Waffen- und Munitionslager sind hochsensible Bereiche mit strengen Zutrittsregeln, Dokumentationspflichten und erhöhten Anforderungen an Aufmerksamkeit. Diese Weiterbildung bereitet auf die Sachkundeprüfung nach §34a GewO (IHK) vor und vermittelt Grundlagen für Sicherheitsaufgaben in besonders geschützten Lagerumfeldern.
Teilnehmende befassen sich mit Zutrittskontrolle, Meldeketten, Verschwiegenheit, Schutz von Lagerzonen, Alarmmeldungen, Eigenschutz und Verhalten bei Auffälligkeiten.
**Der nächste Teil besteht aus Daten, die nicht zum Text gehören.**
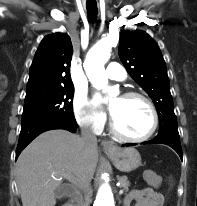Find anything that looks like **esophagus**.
Returning <instances> with one entry per match:
<instances>
[{
  "label": "esophagus",
  "instance_id": "34e87169",
  "mask_svg": "<svg viewBox=\"0 0 197 206\" xmlns=\"http://www.w3.org/2000/svg\"><path fill=\"white\" fill-rule=\"evenodd\" d=\"M101 146L105 153H113L117 149V144L110 141H102Z\"/></svg>",
  "mask_w": 197,
  "mask_h": 206
}]
</instances>
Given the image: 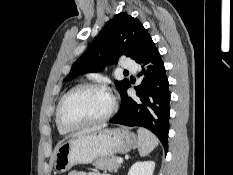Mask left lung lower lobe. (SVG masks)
<instances>
[{
  "label": "left lung lower lobe",
  "mask_w": 233,
  "mask_h": 175,
  "mask_svg": "<svg viewBox=\"0 0 233 175\" xmlns=\"http://www.w3.org/2000/svg\"><path fill=\"white\" fill-rule=\"evenodd\" d=\"M136 62L141 65L138 75L143 78L135 87L136 97H128L129 83L121 94V108L109 122L149 129L159 138L167 153L170 92L165 67L155 44Z\"/></svg>",
  "instance_id": "left-lung-lower-lobe-1"
}]
</instances>
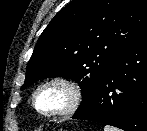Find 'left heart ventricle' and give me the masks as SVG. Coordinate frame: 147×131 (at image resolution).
I'll return each instance as SVG.
<instances>
[{
    "mask_svg": "<svg viewBox=\"0 0 147 131\" xmlns=\"http://www.w3.org/2000/svg\"><path fill=\"white\" fill-rule=\"evenodd\" d=\"M68 93L61 86H48L40 91L36 98L37 107L43 112L63 109L68 103Z\"/></svg>",
    "mask_w": 147,
    "mask_h": 131,
    "instance_id": "left-heart-ventricle-1",
    "label": "left heart ventricle"
}]
</instances>
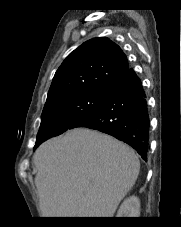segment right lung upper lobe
<instances>
[{
	"label": "right lung upper lobe",
	"instance_id": "1",
	"mask_svg": "<svg viewBox=\"0 0 181 227\" xmlns=\"http://www.w3.org/2000/svg\"><path fill=\"white\" fill-rule=\"evenodd\" d=\"M130 70L125 54L113 41L106 37L88 40L56 71L44 107L63 97L110 88Z\"/></svg>",
	"mask_w": 181,
	"mask_h": 227
}]
</instances>
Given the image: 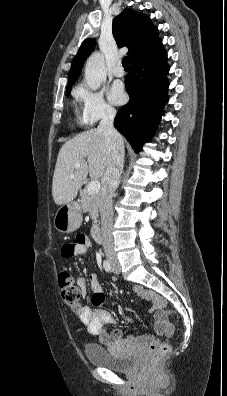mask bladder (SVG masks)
<instances>
[{"mask_svg": "<svg viewBox=\"0 0 227 396\" xmlns=\"http://www.w3.org/2000/svg\"><path fill=\"white\" fill-rule=\"evenodd\" d=\"M84 352L91 365L106 368L114 372L130 371L138 362V358L134 354L118 353L96 344L86 345Z\"/></svg>", "mask_w": 227, "mask_h": 396, "instance_id": "bladder-1", "label": "bladder"}]
</instances>
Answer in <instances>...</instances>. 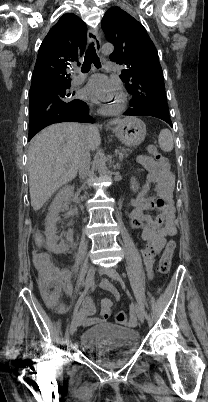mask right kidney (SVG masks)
Listing matches in <instances>:
<instances>
[{
    "label": "right kidney",
    "mask_w": 208,
    "mask_h": 402,
    "mask_svg": "<svg viewBox=\"0 0 208 402\" xmlns=\"http://www.w3.org/2000/svg\"><path fill=\"white\" fill-rule=\"evenodd\" d=\"M74 192V186H64L59 190L58 194H56L49 210V214L46 220V228H45V236L46 242L49 250L54 252V254H63L68 250L67 244L61 242V244H57L59 238L56 236V222H59V212H64V210H69V202L70 198H72ZM68 242H72L73 240V232H69L67 234Z\"/></svg>",
    "instance_id": "ca27d5eb"
}]
</instances>
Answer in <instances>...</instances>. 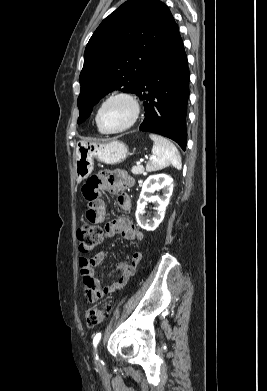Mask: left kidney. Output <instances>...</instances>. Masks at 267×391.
Instances as JSON below:
<instances>
[{
    "label": "left kidney",
    "instance_id": "5707ae66",
    "mask_svg": "<svg viewBox=\"0 0 267 391\" xmlns=\"http://www.w3.org/2000/svg\"><path fill=\"white\" fill-rule=\"evenodd\" d=\"M162 190L163 195L152 196L155 191ZM173 192V179L165 174H157L149 176L142 185V191L137 201L136 220L138 225L147 230L154 231L163 221L166 207L169 204L170 197ZM147 201L157 204L155 216L149 220L143 215L145 213V205Z\"/></svg>",
    "mask_w": 267,
    "mask_h": 391
}]
</instances>
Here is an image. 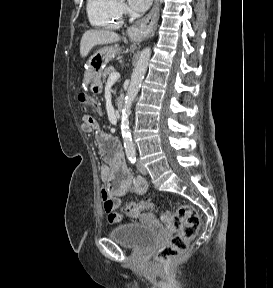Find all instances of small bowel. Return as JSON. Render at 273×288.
I'll return each mask as SVG.
<instances>
[{"mask_svg":"<svg viewBox=\"0 0 273 288\" xmlns=\"http://www.w3.org/2000/svg\"><path fill=\"white\" fill-rule=\"evenodd\" d=\"M81 128L86 133L96 131L97 145L104 161L101 178L106 184L101 190V199L109 221L119 222L122 219L116 212L119 199L130 193L144 194L147 183L144 178L131 174L125 163L120 143L116 138L100 131L98 121L92 115H83Z\"/></svg>","mask_w":273,"mask_h":288,"instance_id":"1","label":"small bowel"}]
</instances>
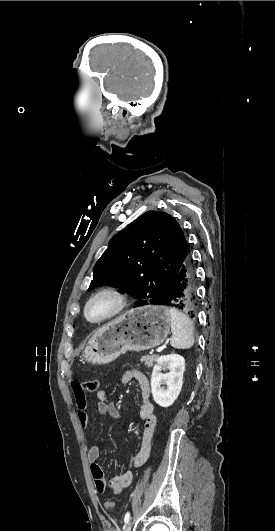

Der Schwerpunkt liegt auf konsequenter Kontrolle berechtigter Personen, Schutz sensibler Bestände, Erkennen von Manipulation und lückenloser Ereignisdokumentation.
Ausbildungsinhalte / Module
Modul: Vorbereitung auf die Sachkundeprüfung §34a
- Recht der öffentlichen Sicherheit und Ordnung
- Gewerberecht (§34a GewO, BewachV)
- Datenschutz (DSGVO im Sicherheitsdienst)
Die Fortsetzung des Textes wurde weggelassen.